2010.06.02

「封鎖のなかに生きるパレスチナ人は自由船団へのイスラエルの攻撃に激怒する 」

自由船団攻撃を受けての、ガザの様子を描いた文章をラフに訳してみました。

「封鎖のなかに生きるパレスチナ人は自由船団へのイスラエルの攻撃に激怒する 」

ラミ・アルムガリ

2010年6月1日

「自由船団」へのイスラエルの攻撃というニュースが流れ、乗員の負傷者数が多くなるにつれ、ガザのちっぽけな港の雰囲気は暗澹としたものになっていった。政府やNGOの代表たち、 活動家、また普通の人々を含んだ何百人のパレスチナ市民は、 船団の乗員たちを迎えるため、不安な中で待っていた。イスラエル海軍による攻撃の知らせが最初にもたらされたとき、全員がショックを受け、沈黙がその場を圧倒した。
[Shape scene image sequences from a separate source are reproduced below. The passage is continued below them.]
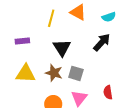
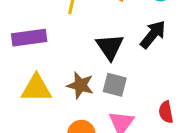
purple rectangle: (22, 41) -> (29, 38), size x1.5
black triangle: (62, 48) -> (110, 47), moved

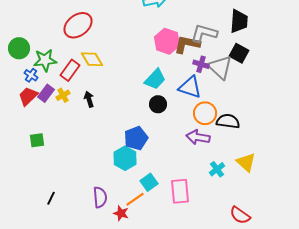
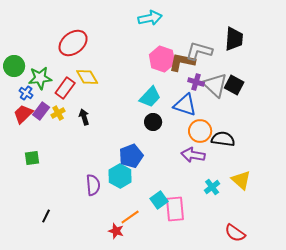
black square: (239, 53) -> (234, 85), moved
cyan square: (149, 182) -> (159, 200), moved
purple semicircle: (100, 197) -> (93, 185), moved

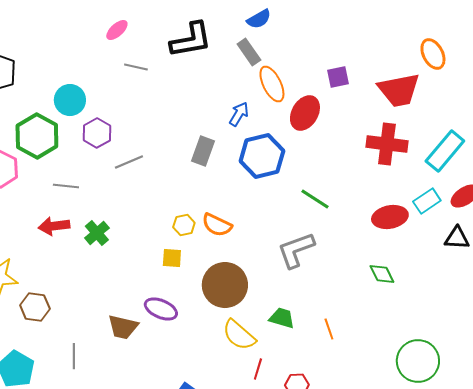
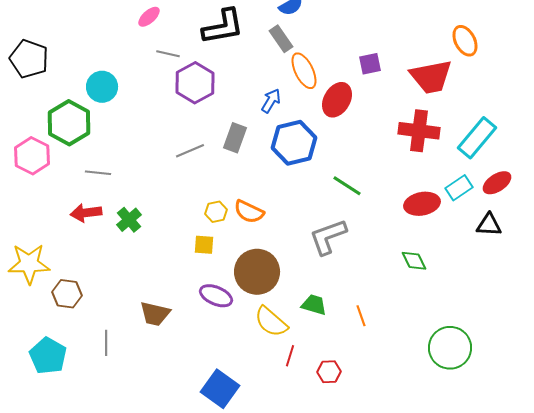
purple hexagon: (97, 133) -> (195, 83), moved, size x1.4
gray line: (129, 162) -> (190, 151), moved
purple ellipse: (161, 309) -> (216, 296), moved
「すべてのアラブ人、国連、および国際社会の指導者たちは介入し、このような暴虐を止めなければならない。彼らが私たちに対して何をしようとも、私たちはこの地にしっかりと留まる」と言ったのは、船団の到着を待っていた中にいたガザ市から来た車イスのアブデルラティーフ・アルザニーン。

「自由船団」は9隻の船から構成され、35ヶ月にわたるイスラエルのガザ封鎖を破るために、スウェーデン、英国、トルコ、スペイン、アイルランド、レバノン、クェイト、アルジェリアなどを含む40以上の国々から来た 700人の人権活動家や人道援助支援者を載せていた。船はガザの150万人の住民のための医療、人道物資1万トンを運んでいた。そのなかには、子どもたちのおもちゃや、車イス、建設資材、紙、生徒たちのための運動用具、様々な医療用品が含まれている。
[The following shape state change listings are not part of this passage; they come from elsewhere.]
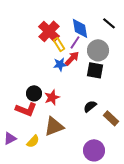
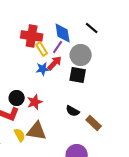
red cross: (49, 31) -> (32, 36), turned -35
black semicircle: (90, 106) -> (73, 111), turned -112
brown triangle: (54, 126) -> (37, 131), turned 30
yellow semicircle: (33, 141) -> (20, 135), moved, turned -72

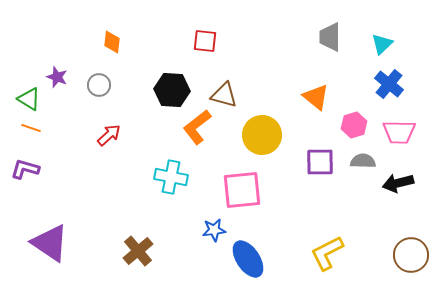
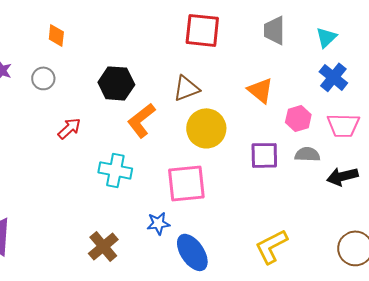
red square: (205, 41) -> (202, 30), moved, size x1.5
brown triangle: (224, 95) -> (186, 88), moved, turned -36
red arrow: (109, 135) -> (69, 128), moved
brown cross: (138, 251) -> (103, 246), moved

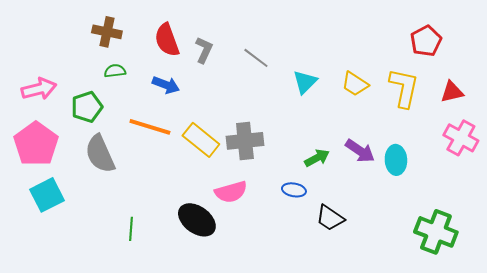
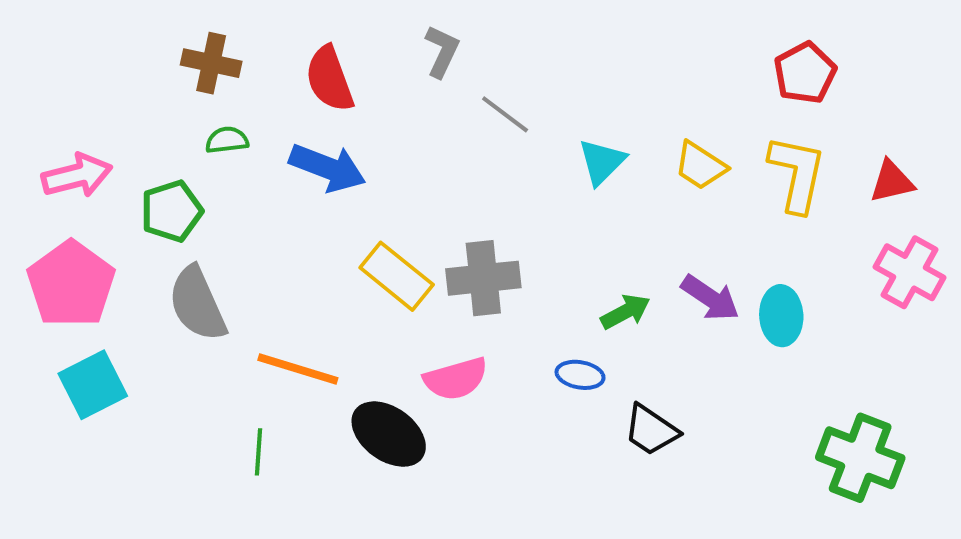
red pentagon: (426, 41) -> (805, 73), moved
gray L-shape: (204, 50) -> (442, 51), moved
blue arrow: (166, 85) -> (328, 168), size x1.4
orange line: (150, 127) -> (298, 369), moved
ガザの医療救援基金のムスタファ・アーベドは、「イスラエルによる封鎖はガザ地区の7万人以上の障害を持つ人たちが必要とする機具の入手を妨害してきました。我々はすべての関連ある団体に封鎖をこれっきり解くよう圧力をかけることを呼びかけます」。

アーベドは船団が運んでいる500台の電動車イスが、昨冬のイスラエルの侵攻のせいで障害を負った200人以上人々を含んだガザの障害者を助けるだろうと確信してきた。

船団は月曜の朝、およそ午前4時に公海上で、ミサイル艦やエリート奇襲部隊を運ぶヘリコプターなどによるイスラエル海軍によって攻撃された。報道では少なくとも10人が殺され、何十人かが負傷している。

ガザに船団が到着するのを待っていたパレスチナ人はこの攻撃に対する激怒を声にしだした。 アシュラーフ・サレーは「今日、私たちは全世界に、パレスチナ人を助け、助けにくるこのような人々すべてを守るように呼びかけます。起こったことは信じられないものです」

ガザのすべての政党の代表たちも攻撃された活動家への連帯を示すデモにいた。ファタハを率いる人物で、パレスチナ評議会のファタハの長であるドクター・ファイサル・アブ・シャフラはこう宣言した。イスラエルは人権と国際法をさげすむことを、ガザへ医薬品を運んでいた人々を攻撃することによって示して見せたのだ、と。

また、シャフラは、合州国とオバマ大統領は、イスラエルが必要なのは更なる兵器ではなく、むしろ国際法のルールがパレスチナの土地の占領を終わらせることで守られるべきだということを理解する必要があると加えた。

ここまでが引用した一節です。